For over 18 years University of Washington research technologist Amy Wai Ying Lee has worked in Dr. Cho-Chou Kuo's UW laboratory where she injects mice with Chlamydia pneumoniae, a contagious respiratory disease to which humans are susceptible. According to records obtained by The Seattle Press, on February 2, when she was told to euthanize nine mice who appeared to be near death, she put them in a carrying cage, removed them from the high biosafety level room they'd been housed in, and placed them in a lower biosafety level room. The next evening she checked on them; according to some reports, she opened the cage in order to give them food and water. Then she tacked a note to the cage, asking another research technologist to euthanize the mice the next day, a Monday, because she didn't have time. That person later said that she didn't have time to euthanize the mice either. On Tuesday the contagious mice were still alive and housed in the lower safety level room.

Finally, a research technologist reported the situation to Animal Facility manager Pam Morris, who then took the technologist in to report the incident to Melvin B. Dennis Jr. D.V.M., professor and chairman of the Department of Comparative Medicine. He immediately impounded the mice and reported the breach of standard operating procedures for contagious animals to UW's Environmental Health Services.

The mice were euthanized, and an investigation of Lee's actions began. It was learned that she'd boarded a plane and was on her way to visit her family in Hong Kong. If she'd contracted Chlamydia pneumoniae from the contagious mice, she might have exposed everyone on the flight to the disease.

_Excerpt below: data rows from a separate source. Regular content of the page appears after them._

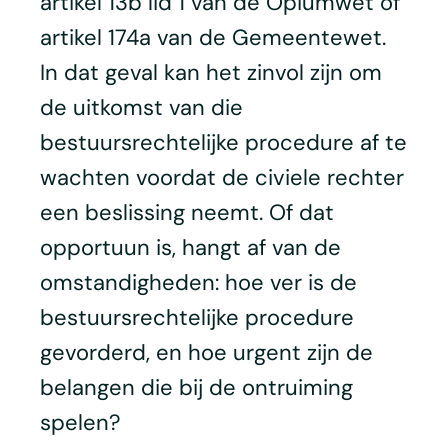
artikel 13b lid 1 van de Opiumwet of
artikel 174a van de Gemeentewet.
In dat geval kan het zinvol zijn om
de uitkomst van die
bestuursrechtelijke procedure af te
wachten voordat de civiele rechter
een beslissing neemt. Of dat
opportuun is, hangt af van de
omstandigheden: hoe ver is de
bestuursrechtelijke procedure
gevorderd, en hoe urgent zijn de
belangen die bij de ontruiming
spelen?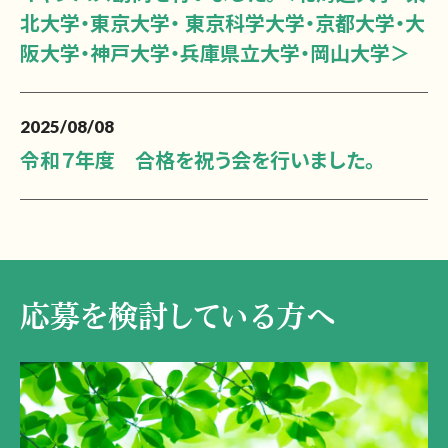
北大学・東京大学・ 東京科学大学・京都大学・大
阪大学・神戸大学・兵庫県立大学・岡山大学＞
2025/08/08
令和７年度 合格を祝う会を行いました。
応募を検討している方へ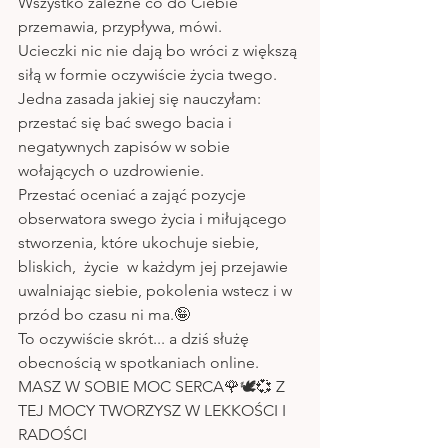
Wszystko zależne co do Ciebie 
przemawia, przypływa, mówi. 
Ucieczki nic nie dają bo wróci z większą 
siłą w formie oczywiście życia twego.
Jedna zasada jakiej się nauczyłam: 
przestać się bać swego bacia i 
negatywnych zapisów w sobie 
wołających o uzdrowienie.
Przestać oceniać a zająć pozycje 
obserwatora swego życia i miłującego 
stworzenia, które ukochuje siebie,  
bliskich,  życie  w każdym jej przejawie 
uwalniając siebie, pokolenia wstecz i w 
przód bo czasu ni ma.🤪
To oczywiście skrót... a dziś służę 
obecnością w spotkaniach online.
MASZ W SOBIE MOC SERCA🌹🕊💞 Z 
TEJ MOCY TWORZYSZ W LEKKOŚCI I 
RADOŚCI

On February 21, Kuo's Chlamydia pneumoniae experiments were suspended by UW's Institutional Animal Care and Use Committee (IACUC) for a period of six months. In order to restart the experiments he will have to convince the committee that he's capable of following experimental protocols and standard operating procedures in his laboratory. The committee also voted unanimously to indefinitely suspend Lee from animal use procedures on live vertebrate animals. She continues to work in Kuo's laboratory, however, and Kuo still conducts research at UW.

Amy Wai Ying Lee declined to comment for this article, and deferred to Dr. Kuo.

In a statement prepared for The Seattle Press, Kuo wrote, "I take full responsibility for actions within my laboratory and am redoubling my efforts to conform to the appropriate requirements. ... This was a highly unusual situation. There have been no other concerns raised about my laboratory's care of animals in the 35 years that I have been a professor at the University of Washington...."

Dr. Dennis, a member of the IACUC, disagrees. In a March 28 letter to the Office of Laboratory Welfare at the National Institute of Health, he writes that the suspension of Lee's experiments "resulted from a third occurrence of non-compliance with approved protocols, not the first. ..."

Dennis told The Seattle Press that he believes that Lee was properly trained in animal care and use, but that she was "just taking shortcuts." He said in his letter to NIH that Kuo "has created an atmosphere that sanctioned the technician's actions..."

Dr. Nona Phillips, professor of Comparative Medicine and coordinator of the IACUC, said that the suspension of an experiment is "very unusual." She could recall only two other times when a protocol has been suspended and restrictions placed on a researcher.

Laurel Holliday is a freelance writer and photographer in Seattle.